Dheyne de Souza: Eu tenho um livro impresso, o “Pequenos Mundos Caóticos”, que também tem uma versão em e-book. Tenho um e-book em parceria com o poeta Wilton Cardoso, chamado “Ana e as Cartas” – nesse livro, eu sou a autora dos poemas, que são cartas, à Ana, e o Wilton escreve as cartas como Ana; adorei essa experiência de criação. Tenho mais dois e-books, ambos em parceria com Santiago Régis, um amigo e ilustrador de muito talento (que hoje está em Belo Horizonte-MG). Gosto do formato e-book, é uma publicação gratuita, qualquer um pode baixar a qualquer tempo. Estão, aliás, todos no blog. Quanto a processo de lançamento, não gosto disso de lançar e noite de autógrafos e blá, blá, blá. Nunca tive lançamentos. Apenas posto os e-books, divulgo no Facebook e é isso. Acho que sou meio tímida e outro meio chata, em medidas inexatas.

 

Tamara do Carmo: Como é o relacionamento com outros escritores regionais, há uma ligação entre vocês?

Dheyne de Souza: Há muitos poetas, músicos, artistas plásticos, dançarinos, enfim, uma gama de artistas muito talentosos em Goiânia. Conheço vários. Tenho amizades imensas com essas pessoas e aprendo muito a cada encontro, copo de cerveja, riso, xícara de café ou chá. Às vezes, fazemos algumas reuniões, seja em casa, seja em algum evento. Fizemos, por exemplo, em 2010 ou 2011 um evento chamado Blogarte, destacando justamente a arte nos blogs. Há uma série de coisas boas na internet.

 

Tamara do Carmo: Eu tomei conhecimento do seu trabalho pela internet, gostaria de saber qual a importância dela para a literatura contemporânea, ela tem sido uma ferramenta de divulgação sem fronteiras, levando sua obra ao mundo. Como você a utiliza?

Dheyne de Souza: Eu gosto bastante da internet. Aliás, foi por meio de blog que comecei a perder um pouco da timidez de mostrar o texto e é nela até hoje onde mais “interajo”, considerando minha pá de reserva, que aí já é questão de persona, feliz ou infelizmente. Mas acho uma mídia fundamental para criação, divulgação, contato e produção na arte contemporânea.

 

Tamara do Carmo: E a facilidade que um e-book trouxe para escritores nacionais em publicar suas histórias? O financiamento coletivo é uma nova oportunidade de o escritor publicar sua obra? No seu caso, o e-book abriu um novo mercado para você?

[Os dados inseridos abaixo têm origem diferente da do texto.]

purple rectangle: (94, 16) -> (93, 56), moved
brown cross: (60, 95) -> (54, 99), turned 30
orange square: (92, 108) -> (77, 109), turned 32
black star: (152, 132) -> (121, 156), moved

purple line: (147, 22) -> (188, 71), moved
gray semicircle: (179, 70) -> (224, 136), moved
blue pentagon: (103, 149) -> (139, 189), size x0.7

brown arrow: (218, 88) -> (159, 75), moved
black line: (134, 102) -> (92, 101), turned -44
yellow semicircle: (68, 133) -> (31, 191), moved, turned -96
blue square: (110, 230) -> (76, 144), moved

Dheyne de Souza: No meu caso, o e-book não abriu mercado. Aliás, acho que poucos já leram os e-books que postei. Mas é que não tenho muita aptidão para divulgação – e comércio –, talvez o problema esteja aí. Outra vantagem com a rede mundial de computadores é uma interação mais direta com o seu público.

 

Tamara do Carmo: Como você se relaciona com eles, tem um blog, rede social?

Dheyne de Souza: Tenho blog, Facebook e e-mail. Sou meio reservada, mas, sempre que há procura, procuro me relacionar com o público. Daí, aliás, já surgiram muitas parcerias e experimentos de escrita e de arte que me são muito valiosos.

 

Tamara do Carmo: Exerce outra atividade além da de escritor?

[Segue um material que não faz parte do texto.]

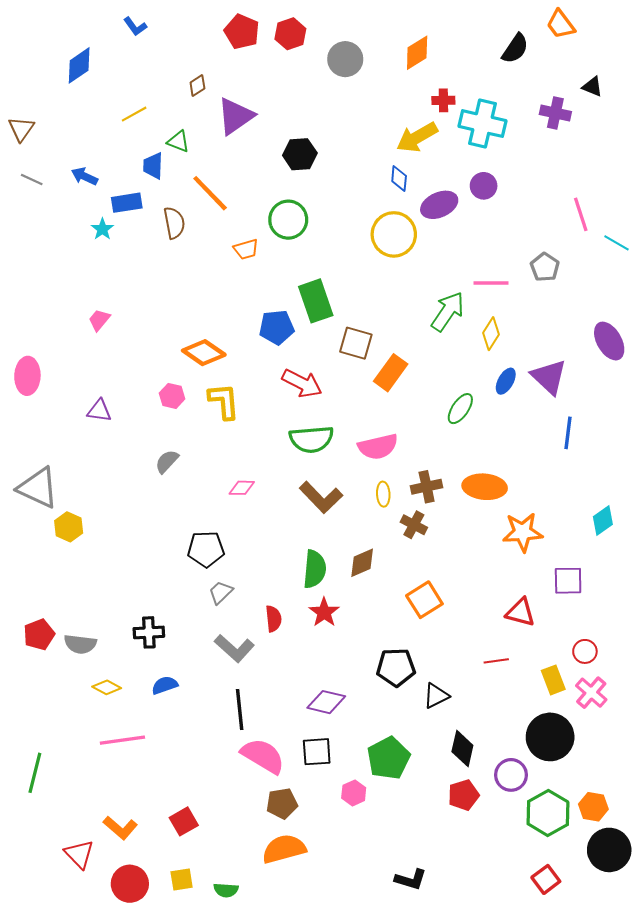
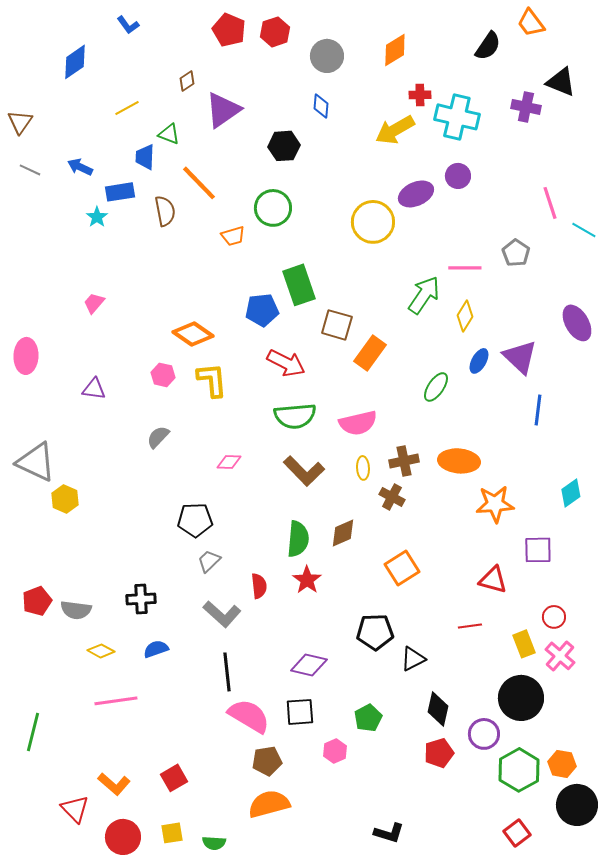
black triangle: (592, 87) -> (561, 82), size x1.5
blue diamond: (399, 178) -> (321, 106), moved
green pentagon: (389, 758) -> (368, 718), size x0.7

Dheyne de Souza: Sou professora de redação – o que, de certo modo, é contíguo ao ofício de escritor. Mas meu trabalho com redação, até por conta do público-alvo, lida bastante com as normas da língua padrão. Já na literatura, adoro jogar com essas normas, burlá-las, recriá-las, pervertê-las.

 

Tamara do Carmo: Atualmente o Brasil reconhece seus escritores contemporâneos? Há uma valorização da obra de autores locais por grandes editoras?

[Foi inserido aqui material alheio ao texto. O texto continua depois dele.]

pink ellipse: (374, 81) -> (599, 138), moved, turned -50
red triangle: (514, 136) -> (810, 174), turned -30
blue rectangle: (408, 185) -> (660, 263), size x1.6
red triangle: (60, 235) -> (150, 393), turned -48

Dheyne de Souza: Não acho que sou o perfil adequado para responder a essa pergunta. Mas não acho que o Brasil reconheça, como deveria, seus escritores contemporâneos – e aí já desde o currículo escolar mesmo. Acho um problema fundo e grave.

 

Tamara do Carmo:A mídia local divulga o trabalho dos escritores? (Seja TV, impresso, rádio e internet). Já teve reportagens sobre você ou sua obra?

Dheyne de Souza: Especialmente na internet ou algum impresso mais, digamos, “marginal”. Já tive entrevistas publicadas em jornal e na internet. A arte está presente na sua vida desde a infância, “cresci num interior bem interior e nem sempre havia como acessar tudo que eu tinha vontade. E eu sempre tive uma sede insaciável, [...] de aprender”, revela a poetisa.